Exact copies of all the lines below are wanted, without a single picture.

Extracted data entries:
━━━━
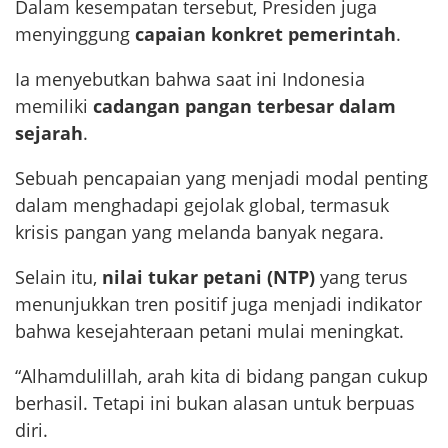
Dalam kesempatan tersebut, Presiden juga
menyinggung
capaian konkret pemerintah
.
Ia menyebutkan bahwa saat ini Indonesia
memiliki
cadangan pangan terbesar dalam
sejarah
.
Sebuah pencapaian yang menjadi modal penting
dalam menghadapi gejolak global, termasuk
krisis pangan yang melanda banyak negara.
Selain itu,
nilai tukar petani (NTP)
yang terus
menunjukkan tren positif juga menjadi indikator
bahwa kesejahteraan petani mulai meningkat.
“Alhamdulillah, arah kita di bidang pangan cukup
berhasil. Tetapi ini bukan alasan untuk berpuas
diri.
━━━━
## RESPONSE TO THIS TASK
Dalam kesempatan tersebut, Presiden juga
menyinggung
capaian konkret pemerintah
.
Ia menyebutkan bahwa saat ini Indonesia
memiliki
cadangan pangan terbesar dalam
sejarah
.
Sebuah pencapaian yang menjadi modal penting
dalam menghadapi gejolak global, termasuk
krisis pangan yang melanda banyak negara.
Selain itu,
nilai tukar petani (NTP)
yang terus
menunjukkan tren positif juga menjadi indikator
bahwa kesejahteraan petani mulai meningkat.
“Alhamdulillah, arah kita di bidang pangan cukup
berhasil. Tetapi ini bukan alasan untuk berpuas
diri.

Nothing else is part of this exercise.